Большого желания встречаться с доктором у него не было. Он еще не забыл острой колючей иголки, которую всадил ему в ногу этот розовощекий весельчак. Но Александра Сергеевна держалась другого мнения на этот счет.
– Нет, мой дорогой, – сказала она. – Ехать несолоно хлебавши обратно я не могу. Придется идти искать госпиталь. Если не найдем Опочинского, покажем тебя кому-нибудь другому.
…Госпиталь, куда они добирались часа полтора, помещался в старинном здании городской больницы – на окраине города. Оставив Леньку в больничном саду и наказав ему сидеть и ждать ее, Александра Сергеевна отправилась на розыски доктора.
Леньке никогда не приходилось самому лежать в больнице. Но бывать в больницах и лазаретах ему случалось много раз. В Петрограде район, где они жили, почему-то изобиловал всякими лечебными учреждениями. По соседству с их домом помещалась Александровская городская больница. Подальше, за Технологическим институтом, расположились корпуса огромной Обуховской больницы. На Фонтанке у Калинкина моста почти рядышком стояли – Кауфманская община сестер милосердия, Крестовоздвиженская община и Морской госпиталь. Во всех этих больницах и госпиталях имелись домовые церкви, куда мать перед праздниками водила Леньку ко всенощной. В годы войны больницы были переполнены ранеными. Ленька не бывал, конечно, ни в палатах, ни, тем более, в операционных, не видел тяжело раненных и умирающих и, может быть, поэтому у него создалось представление о больнице, как о чем-то очень уютном, благополучном, безмятежном и трогательном. На всю жизнь запомнилась ему эта особенная, церковно-больничная благостная атмосфера – смешанный запах йодоформа и ладана, серые и кофейные халаты раненых, белоснежные косынки сестер милосердия с рубиновыми крестиками над переносицей, забинтованные головы, руки на черных повязках, постукивание костылей, шуршание резиновых шин и шлепанье туфель по керамиковым плиткам коридоров…
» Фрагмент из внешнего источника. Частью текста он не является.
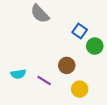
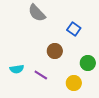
green circle: (95, 46) -> (88, 63), moved
brown circle: (67, 65) -> (55, 51), moved

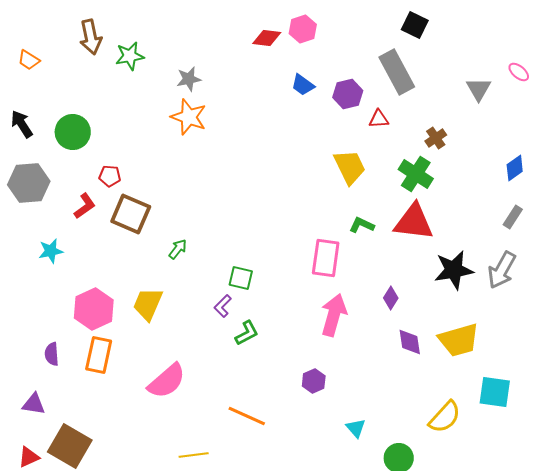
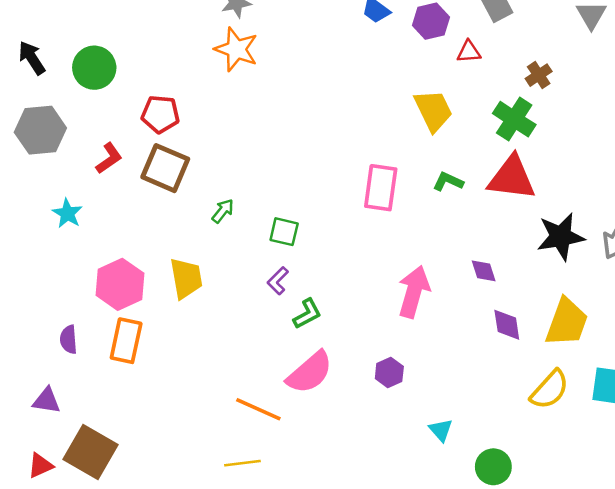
red pentagon: (110, 176) -> (160, 114), moved, size x1.4
cyan star: (51, 251) -> (67, 213), turned -30
pink rectangle: (326, 258) -> (381, 188), moved
green square: (241, 278) -> (284, 232), moved
purple diamond: (391, 298) -> (484, 271), turned -50
yellow trapezoid: (148, 304) -> (186, 278), turned 147
yellow trapezoid: (459, 340) -> (567, 322), turned -54
pink semicircle: (167, 381) -> (310, 373), moved
orange line: (247, 416) -> (258, 409), moved
yellow semicircle: (445, 417) -> (550, 390), moved

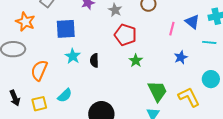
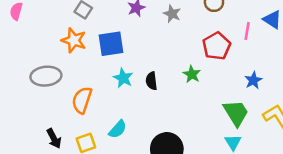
orange star: (25, 22) -> (74, 40), moved
red pentagon: (125, 35) -> (217, 46), moved, turned 30
blue star: (181, 57) -> (253, 80), moved
green star: (136, 61) -> (192, 74), moved

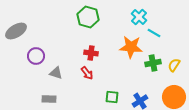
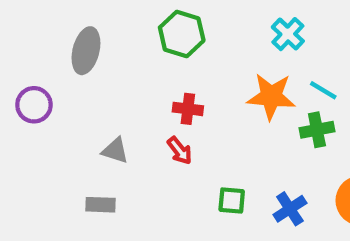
gray ellipse: (16, 31) -> (86, 51), moved, turned -45
cyan line: (154, 33) -> (323, 90), moved
purple circle: (36, 56) -> (34, 105), moved

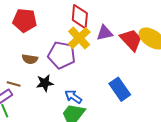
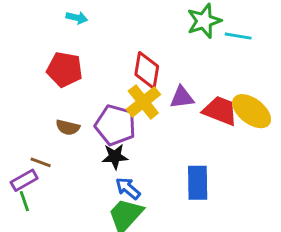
red trapezoid: (131, 40) -> (220, 111), turned -30
black star: (45, 83) -> (115, 156), moved
blue rectangle: (120, 89) -> (198, 183), turned 30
И сейчас, когда он сидел на зеленой садовой скамейке и дожидался матери, а вокруг него сидели и ходили, опираясь на костыли, молодые и пожилые люди в серых и кофейных халатах, Ленька не чувствовал ни страха, ни смущения, ни даже сочувствия к этим людям. Это была красивая, умилительная картина, напоминавшая ему детство, Петроград, садик Морского госпиталя, где так же вот бродили и сидели за решетчатой оградой раненые и увечные воины…
По дорожке мимо него медленно шел, покачиваясь на двух костылях, высокий бородатый раненый. Тяжело подпрыгивая на одной ноге, он осторожно нес вторую – укороченную на одну четверть и плотно замотанную бинтами.
Увидев рядом с Ленькой свободное место, раненый приостановился, широко расставив костыли.
– Эх, посидеть, что ли? – сказал он и, занося костыль, лихо заковылял к скамейке.
Ленька привстал, хотел помочь ему, но раненый ловко сложил оба костыля вместе, повернулся на каблуке здоровой ноги и плюхнулся на скамейку, вытянув вперед свою толстую забинтованную культю.
– Сидишь? – сказал он, искоса посмотрев на Леньку и вытирая марлевой тряпочкой вспотевшее лицо.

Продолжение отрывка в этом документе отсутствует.